Give back exactly the lines of the material below, starting with the line with "Denver, CO (429, 1006)" and going on through the line with "Infringement (526, 2559)".

INPUT RECORDS →
--
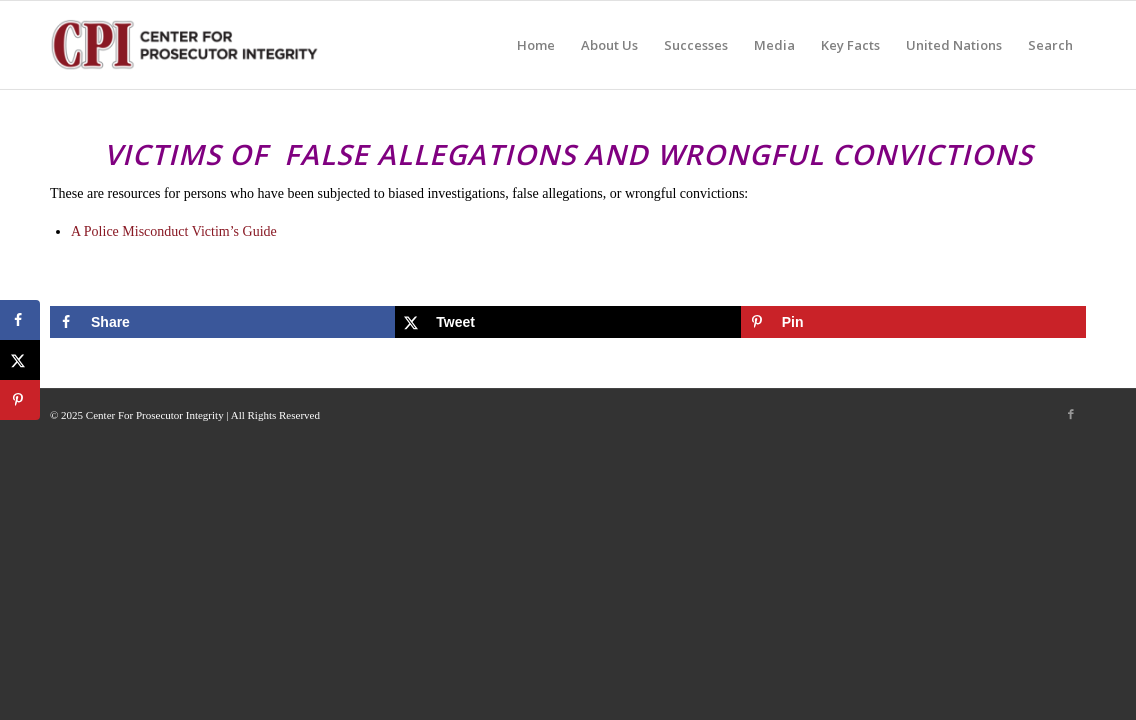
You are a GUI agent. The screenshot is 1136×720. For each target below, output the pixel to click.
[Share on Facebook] (222, 322)
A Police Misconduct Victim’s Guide (174, 231)
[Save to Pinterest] (913, 322)
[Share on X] (567, 322)
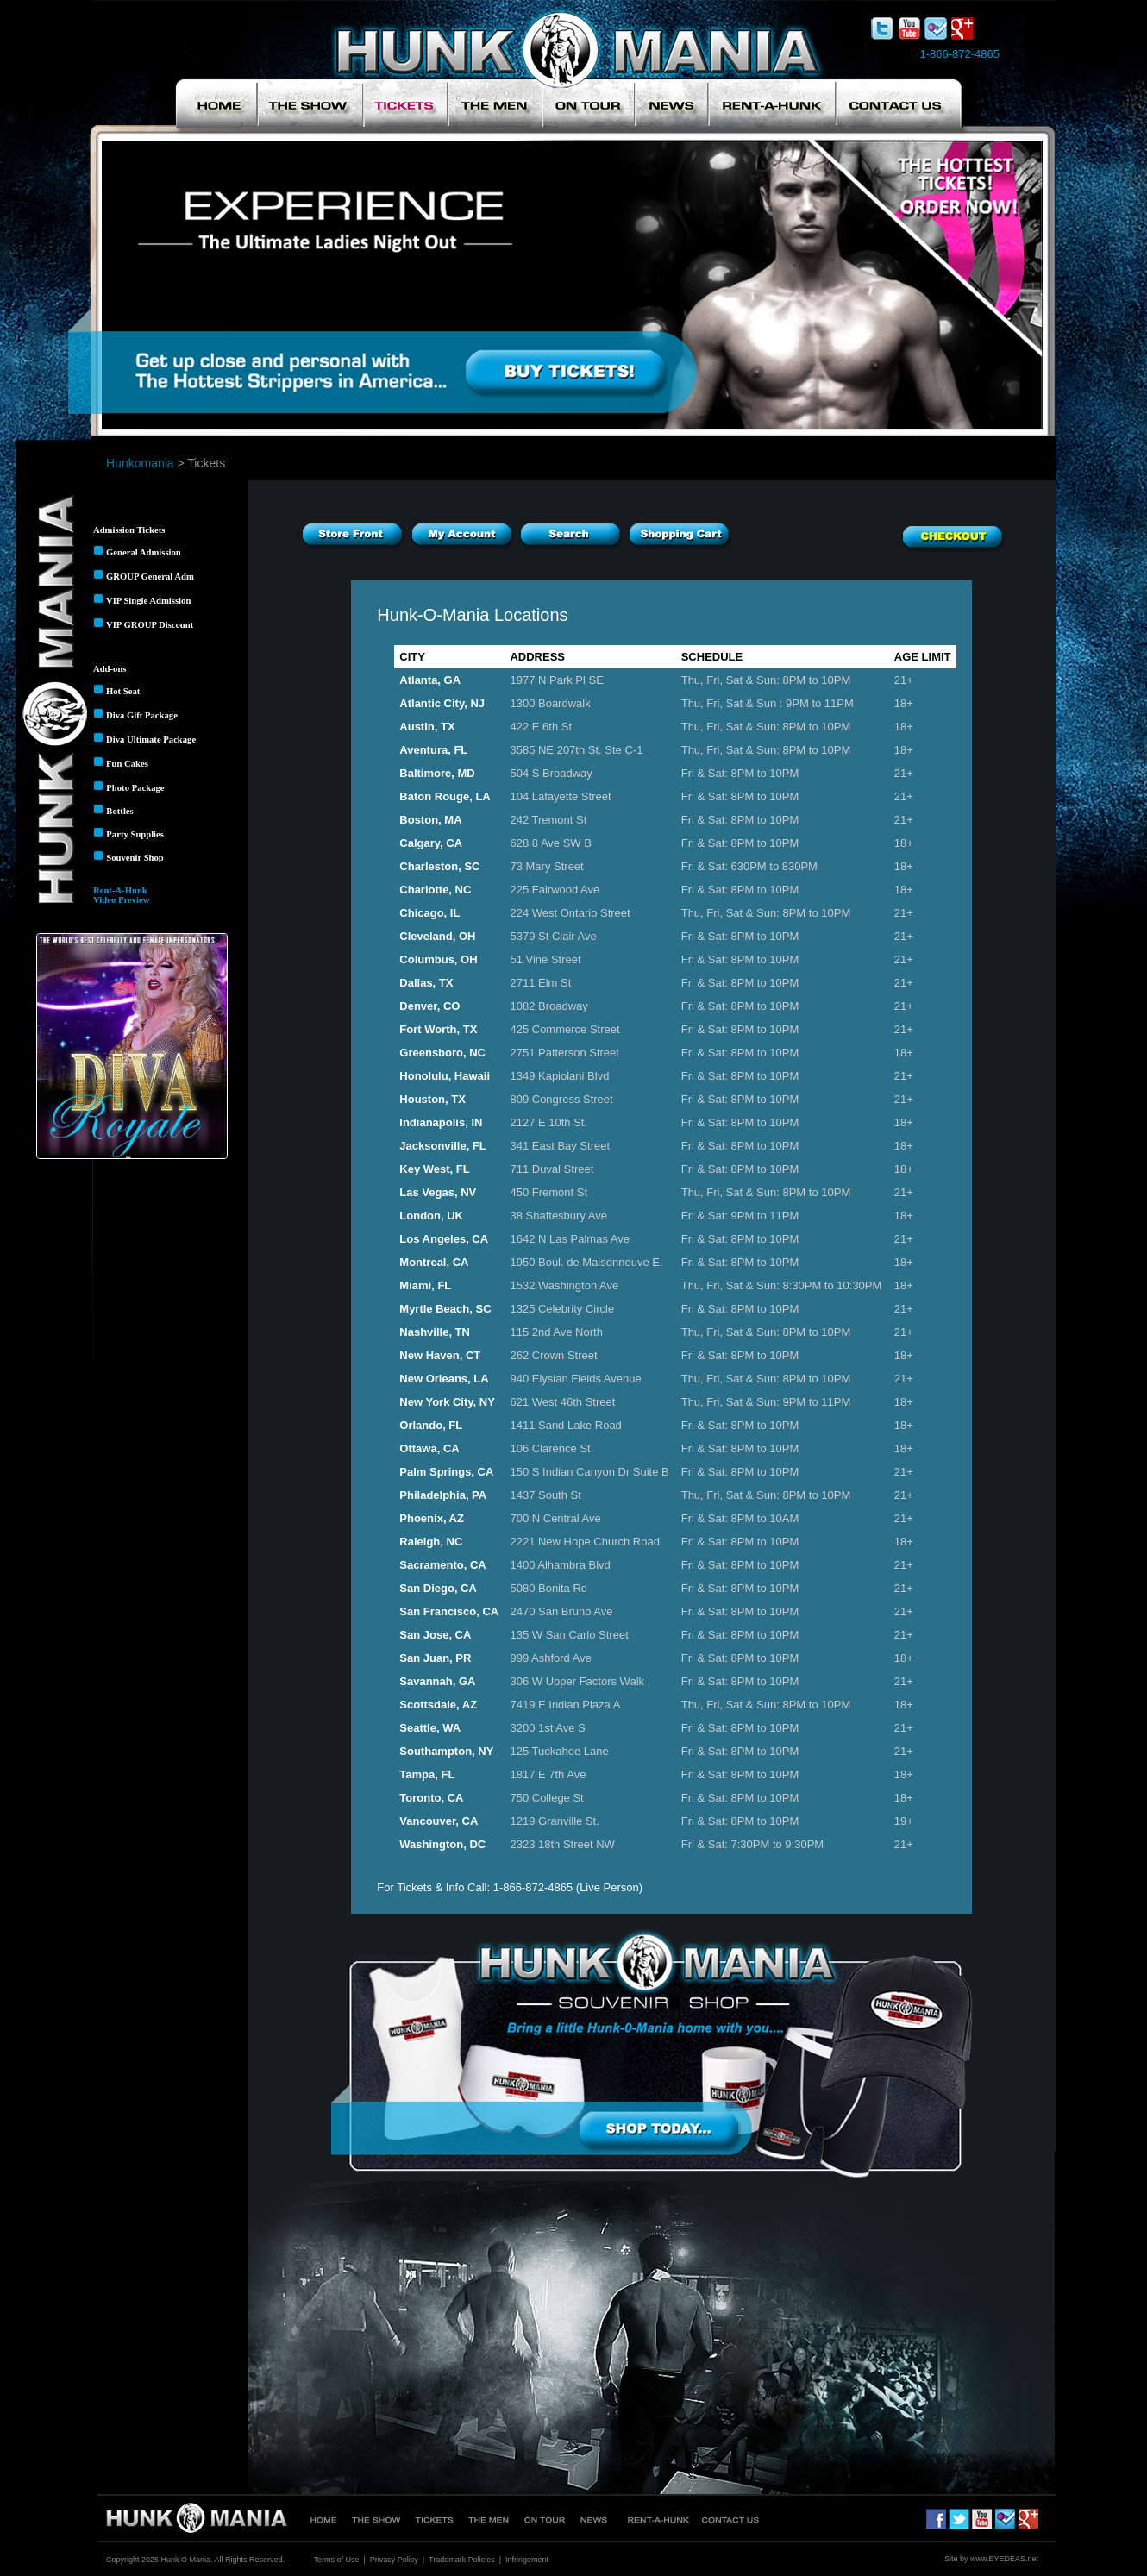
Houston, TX (432, 1099)
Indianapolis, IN (440, 1122)
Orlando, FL (430, 1425)
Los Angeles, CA (443, 1238)
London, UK (431, 1215)
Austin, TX (426, 726)
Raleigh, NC (430, 1541)
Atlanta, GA (430, 680)
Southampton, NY (446, 1751)
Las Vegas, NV (437, 1192)
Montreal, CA (433, 1262)
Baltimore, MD (436, 773)
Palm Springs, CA (446, 1471)
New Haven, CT (439, 1355)
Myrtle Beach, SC (445, 1308)
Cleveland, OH (437, 936)
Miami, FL (425, 1285)
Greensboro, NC (442, 1052)
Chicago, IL (429, 912)
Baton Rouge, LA (444, 796)
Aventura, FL (433, 749)
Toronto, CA (431, 1797)
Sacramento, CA (442, 1564)
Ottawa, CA (429, 1448)
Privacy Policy (394, 2559)
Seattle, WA (430, 1727)
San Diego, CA (438, 1588)
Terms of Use (336, 2559)
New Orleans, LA (443, 1378)
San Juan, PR (435, 1658)
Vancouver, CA (438, 1820)
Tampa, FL (426, 1774)
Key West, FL (434, 1169)
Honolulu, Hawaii (444, 1075)
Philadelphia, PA (442, 1495)
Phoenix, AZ (431, 1518)
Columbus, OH (438, 959)
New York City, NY (447, 1401)
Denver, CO (429, 1006)
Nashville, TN (434, 1332)
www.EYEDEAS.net (1004, 2558)
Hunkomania (140, 463)
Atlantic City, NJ (442, 703)
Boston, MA (430, 819)
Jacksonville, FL (442, 1145)
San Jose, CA (435, 1634)
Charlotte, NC (435, 889)
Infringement (526, 2559)
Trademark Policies (462, 2559)
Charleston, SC (439, 866)
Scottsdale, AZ (438, 1704)
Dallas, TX (426, 982)
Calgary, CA (430, 843)
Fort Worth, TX (438, 1029)
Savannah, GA (437, 1681)
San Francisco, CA (448, 1611)
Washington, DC (442, 1844)
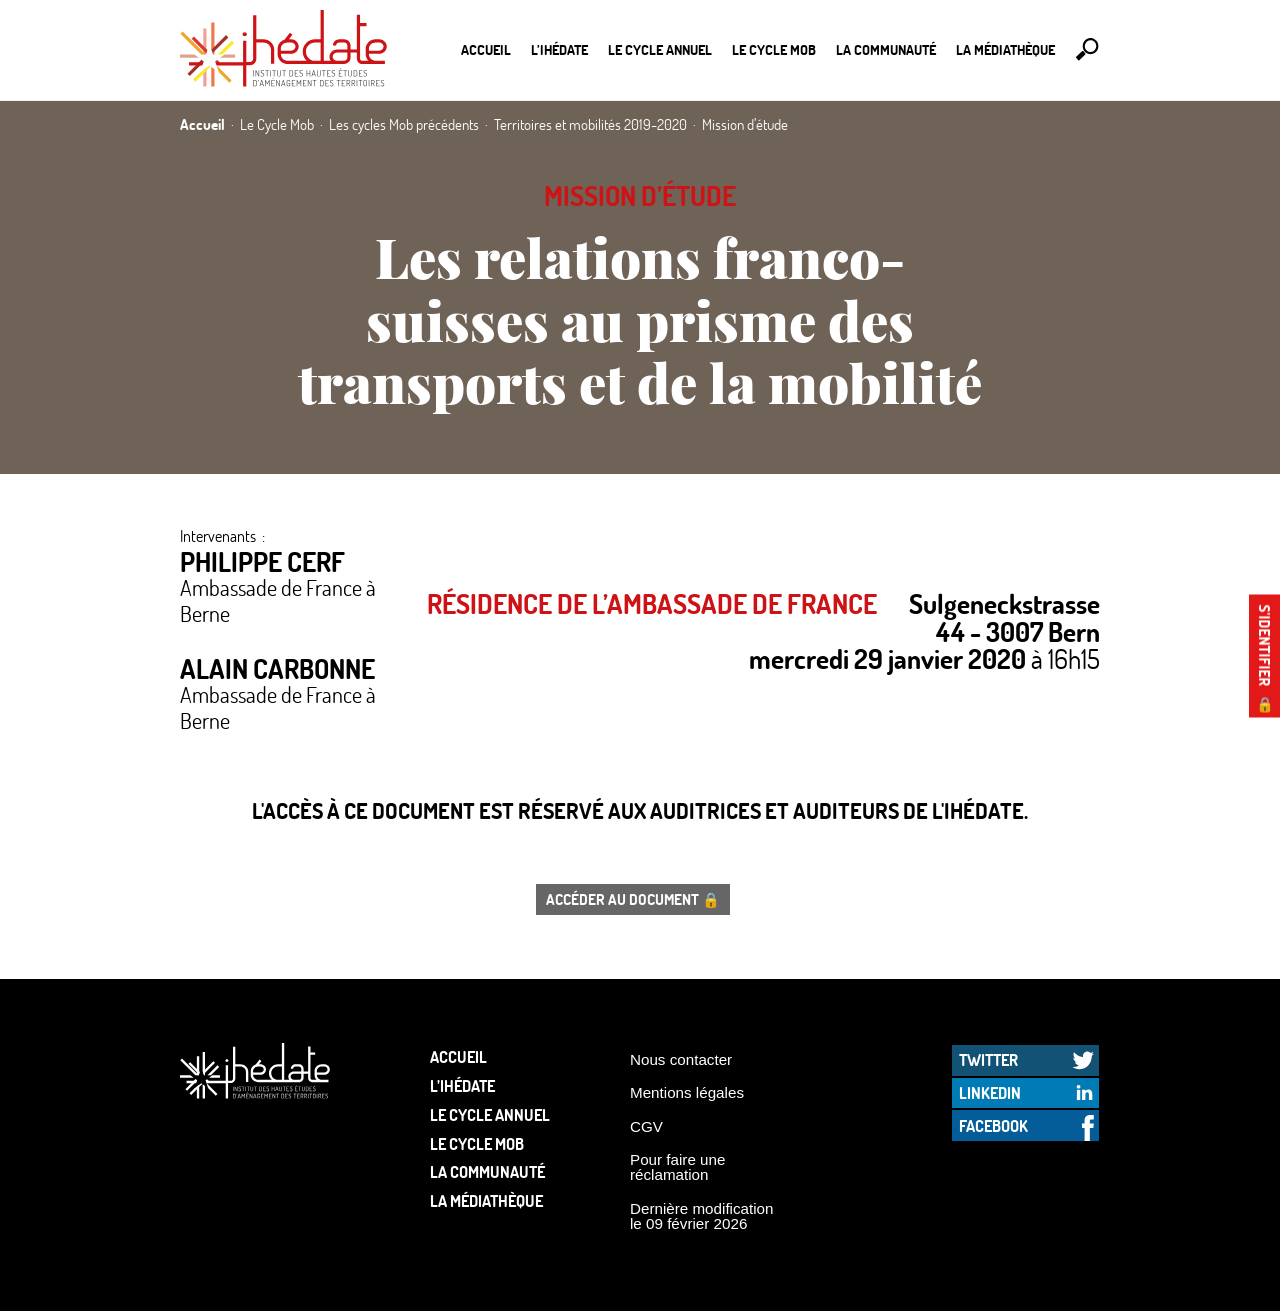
--
RESULT →
Denver, CO (429, 1006)
Nashville, TN (434, 1332)
www.EYEDEAS.net (1004, 2558)
Hunkomania (140, 463)
Atlantic City, NJ (442, 703)
Boston, MA (430, 819)
Jacksonville, FL (442, 1145)
San Jose, CA (435, 1634)
Charlotte, NC (435, 889)
Infringement (526, 2559)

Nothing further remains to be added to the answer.